▶ [Assignment]: Transcribe the data that follows in full. Leave out the pictures.

▶ [Records for this exercise]:
*** Block opens ***
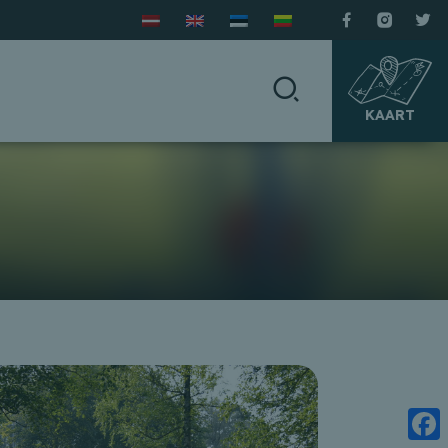
KAART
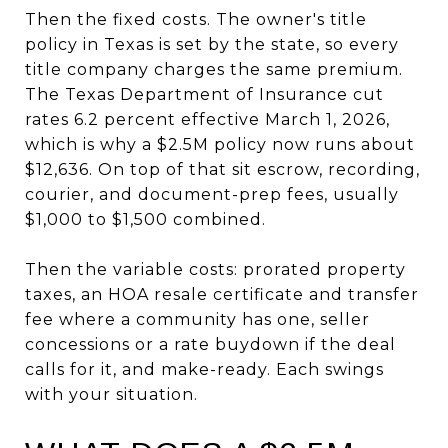
Then the fixed costs. The owner's title
policy in Texas is set by the state, so every
title company charges the same premium.
The Texas Department of Insurance cut
rates 6.2 percent effective March 1, 2026,
which is why a $2.5M policy now runs about
$12,636. On top of that sit escrow, recording,
courier, and document-prep fees, usually
$1,000 to $1,500 combined.
Then the variable costs: prorated property
taxes, an HOA resale certificate and transfer
fee where a community has one, seller
concessions or a rate buydown if the deal
calls for it, and make-ready. Each swings
with your situation.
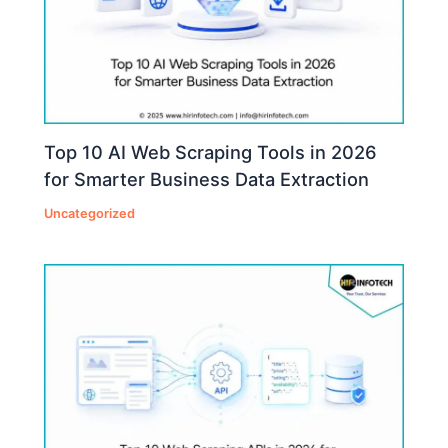
Top 10 AI Web Scraping Tools in 2026
for Smarter Business Data Extraction
Uncategorized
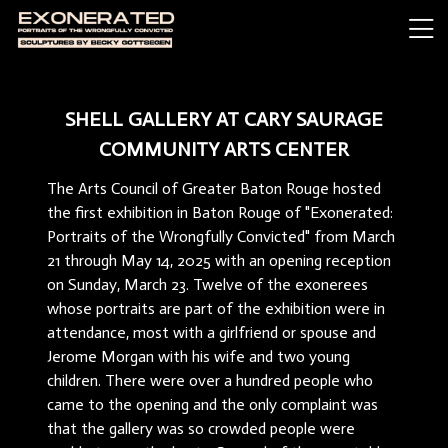
SHELL GALLERY AT CARY SAURAGE
COMMUNITY ARTS CENTER
The Arts Council of Greater Baton Rouge hosted
the first exhibition in Baton Rouge of "Exonerated:
Portraits of the Wrongfully Convicted" from March
21 through May 14, 2025 with an opening reception
on Sunday, March 23. Twelve of the exonerees
whose portraits are part of the exhibition were in
attendance, most with a girlfriend or spouse and
Jerome Morgan with his wife and two young
children. There were over a hundred people who
came to the opening and the only complaint was
that the gallery was so crowded people were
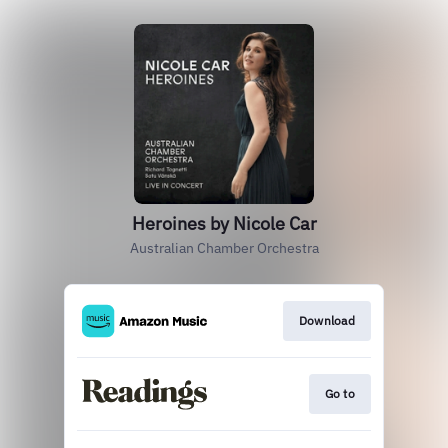
Heroines by Nicole Car
Australian Chamber Orchestra
Download
Go to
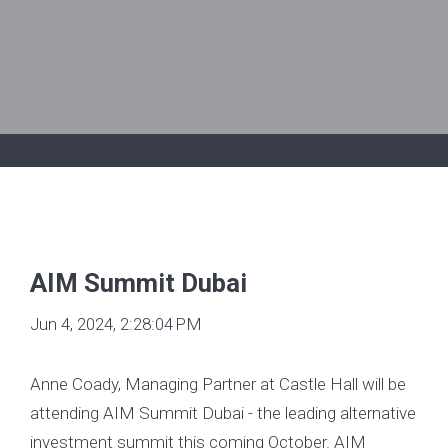
AIM Summit Dubai
Jun 4, 2024, 2:28:04 PM
Anne Coady, Managing Partner at Castle Hall will be
attending AIM Summit Dubai - the leading alternative
investment summit this coming October. AIM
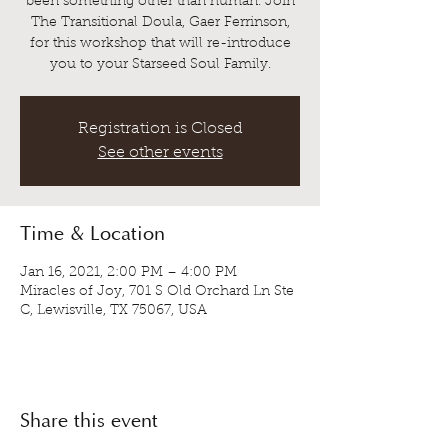
been something other than human. Join
The Transitional Doula, Gaer Ferrinson,
for this workshop that will re-introduce
you to your Starseed Soul Family.
Registration is Closed
See other events
Time & Location
Jan 16, 2021, 2:00 PM – 4:00 PM
Miracles of Joy, 701 S Old Orchard Ln Ste
C, Lewisville, TX 75067, USA
Share this event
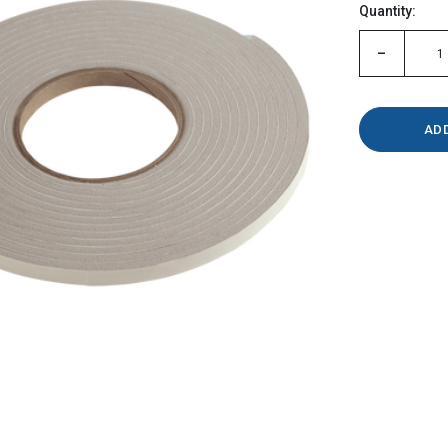
Quantity:
left
-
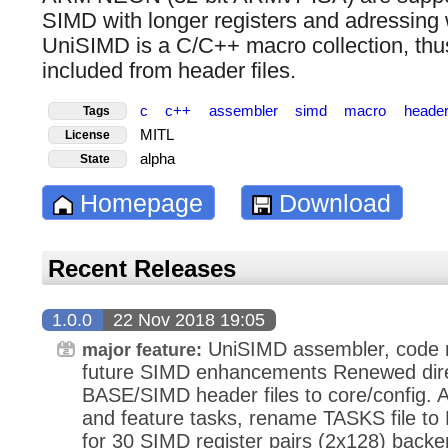
SIMD with longer registers and adressing w
UniSIMD is a C/C++ macro collection, thu
included from header files.
c
c++
assembler
simd
macro
header
Tags
MITL
License
alpha
State
Homepage
Download
Recent Releases
1.0.0
22 Nov 2018 19:05
UniSIMD assembler, code 
major feature:
future SIMD enhancements Renewed dire
BASE/SIMD header files to core/config. A
and feature tasks, rename TASKS file 
for 30 SIMD register pairs (2x128) bac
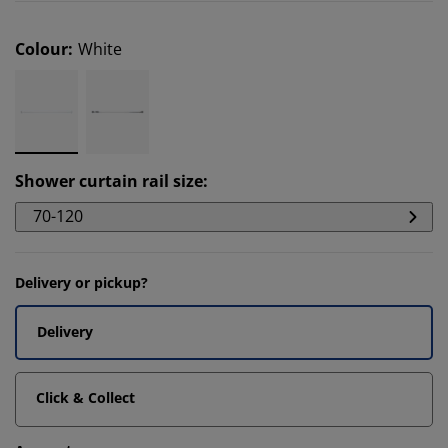
Colour
:
White
Shower curtain rail size
:
70-120
Delivery or pickup?
Delivery
Click & Collect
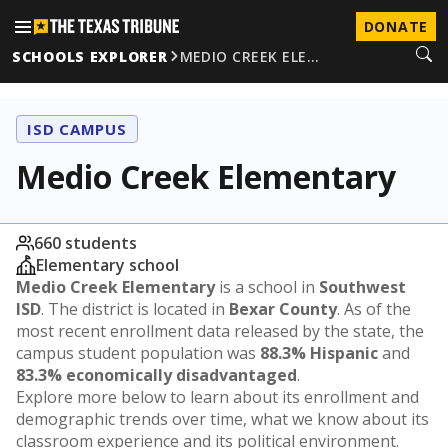
DONATE
SCHOOLS EXPLORER
MEDIO CREEK ELE…
ISD CAMPUS
Medio Creek Elementary
660 students
Elementary school
Medio Creek Elementary
is a school in
Southwest
ISD
. The district is located in
Bexar County
. As of the
most recent enrollment data released by the state, the
campus student population was
88.3% Hispanic
and
83.3% economically disadvantaged
.
Explore more below to learn about its enrollment and
demographic trends over time, what we know about its
classroom experience and its political environment.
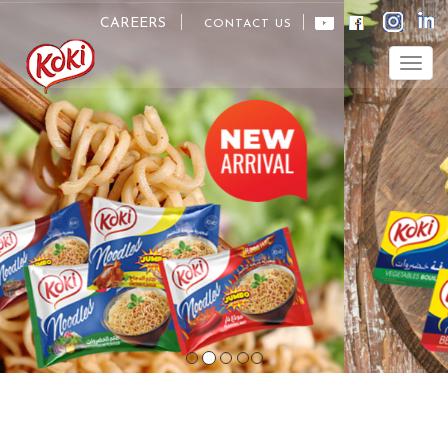
CAREERS
CONTACT US
Togg
navig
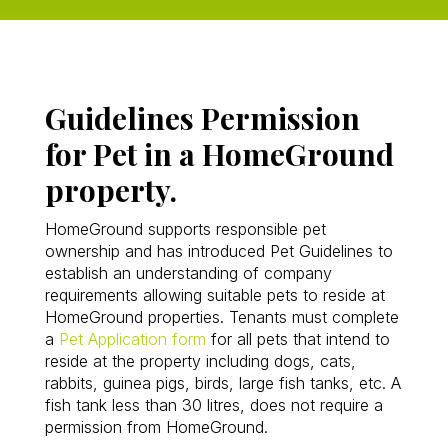
Guidelines Permission
for Pet in a HomeGround
property.
HomeGround supports responsible pet
ownership and has introduced Pet Guidelines to
establish an understanding of company
requirements allowing suitable pets to reside at
HomeGround properties. Tenants must complete
a
Pet Application form
for all pets that intend to
reside at the property including dogs, cats,
rabbits, guinea pigs, birds, large fish tanks, etc. A
fish tank less than 30 litres, does not require a
permission from HomeGround.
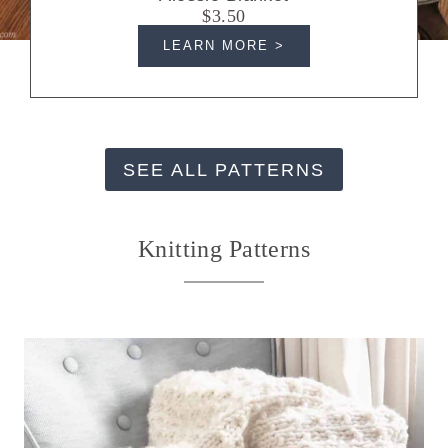
$3.50
LEARN MORE >
SEE ALL PATTERNS
Knitting Patterns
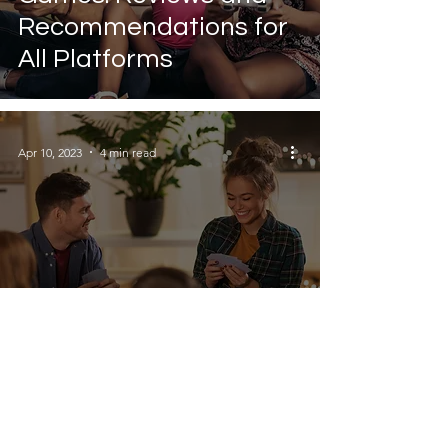
Recommendations for
All Platforms
Apr 10, 2023
4 min read
How to Organise a
Games Night: 10 Tips
for Hosting Fun Parties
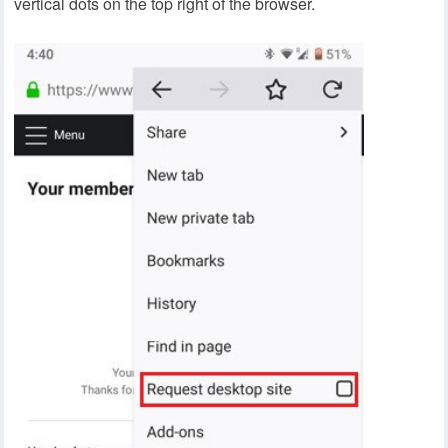
vertical dots on the top right of the browser.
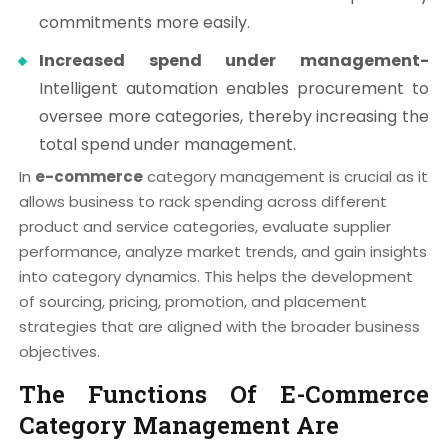
commitments more easily.
Increased spend under management-
Intelligent automation enables procurement to
oversee more categories, thereby increasing the
total spend under management.
In
e-commerce
category management is crucial as it
allows business to rack spending across different
product and service categories, evaluate supplier
performance, analyze market trends, and gain insights
into category dynamics. This helps the development
of sourcing, pricing, promotion, and placement
strategies that are aligned with the broader business
objectives.
The Functions Of E-Commerce
Category Management Are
*** Block closes ***
▶ [Reply to the task]:
KAART
Then the fixed costs. The owner's title
policy in Texas is set by the state, so every
title company charges the same premium.
The Texas Department of Insurance cut
rates 6.2 percent effective March 1, 2026,
which is why a $2.5M policy now runs about
$12,636. On top of that sit escrow, recording,
courier, and document-prep fees, usually
$1,000 to $1,500 combined.
Then the variable costs: prorated property
taxes, an HOA resale certificate and transfer
fee where a community has one, seller
concessions or a rate buydown if the deal
calls for it, and make-ready. Each swings
with your situation.
Top 10 AI Web Scraping Tools in 2026
for Smarter Business Data Extraction
Uncategorized
SHELL GALLERY AT CARY SAURAGE
COMMUNITY ARTS CENTER
The Arts Council of Greater Baton Rouge hosted
the first exhibition in Baton Rouge of "Exonerated:
Portraits of the Wrongfully Convicted" from March
21 through May 14, 2025 with an opening reception
on Sunday, March 23. Twelve of the exonerees
whose portraits are part of the exhibition were in
attendance, most with a girlfriend or spouse and
Jerome Morgan with his wife and two young
children. There were over a hundred people who
came to the opening and the only complaint was
that the gallery was so crowded people were
Heroines by Nicole Car
Australian Chamber Orchestra
Download
Go to
AIM Summit Dubai
Jun 4, 2024, 2:28:04 PM
Anne Coady, Managing Partner at Castle Hall will be
attending AIM Summit Dubai - the leading alternative
investment summit this coming October. AIM
been something other than human. Join
The Transitional Doula, Gaer Ferrinson,
for this workshop that will re-introduce
you to your Starseed Soul Family.
Registration is Closed
See other events
Time & Location
Jan 16, 2021, 2:00 PM – 4:00 PM
Miracles of Joy, 701 S Old Orchard Ln Ste
C, Lewisville, TX 75067, USA
Share this event
Quantity:
left
-
SIMD with longer registers and adressing w
UniSIMD is a C/C++ macro collection, thu
included from header files.
c
c++
assembler
simd
macro
header
Tags
MITL
License
alpha
State
Homepage
Download
Recent Releases
1.0.0
22 Nov 2018 19:05
UniSIMD assembler, code 
major feature:
future SIMD enhancements Renewed dire
BASE/SIMD header files to core/config. A
and feature tasks, rename TASKS file 
for 30 SIMD register pairs (2x128) bac
Colour
:
White
Shower curtain rail size
:
70-120
Delivery or pickup?
Delivery
Click & Collect
DONATE
SCHOOLS EXPLORER
MEDIO CREEK ELE…
ISD CAMPUS
Medio Creek Elementary
660 students
Elementary school
Medio Creek Elementary
is a school in
Southwest
ISD
. The district is located in
Bexar County
. As of the
most recent enrollment data released by the state, the
campus student population was
88.3% Hispanic
and
83.3% economically disadvantaged
.
Explore more below to learn about its enrollment and
demographic trends over time, what we know about its
classroom experience and its political environment.
CAREERS
CONTACT US
Togg
navig
Guidelines Permission
for Pet in a HomeGround
property.
HomeGround supports responsible pet
ownership and has introduced Pet Guidelines to
establish an understanding of company
requirements allowing suitable pets to reside at
HomeGround properties. Tenants must complete
a
Pet Application form
for all pets that intend to
reside at the property including dogs, cats,
rabbits, guinea pigs, birds, large fish tanks, etc. A
fish tank less than 30 litres, does not require a
permission from HomeGround.
$3.50
LEARN MORE >
SEE ALL PATTERNS
Knitting Patterns
Recommendations for
All Platforms
Apr 10, 2023
4 min read
How to Organise a
Games Night: 10 Tips
for Hosting Fun Parties
vertical dots on the top right of the browser.
commitments more easily.
Increased spend under management-
Intelligent automation enables procurement to
oversee more categories, thereby increasing the
total spend under management.
In
e-commerce
category management is crucial as it
allows business to rack spending across different
product and service categories, evaluate supplier
performance, analyze market trends, and gain insights
into category dynamics. This helps the development
of sourcing, pricing, promotion, and placement
strategies that are aligned with the broader business
objectives.
The Functions Of E-Commerce
Category Management Are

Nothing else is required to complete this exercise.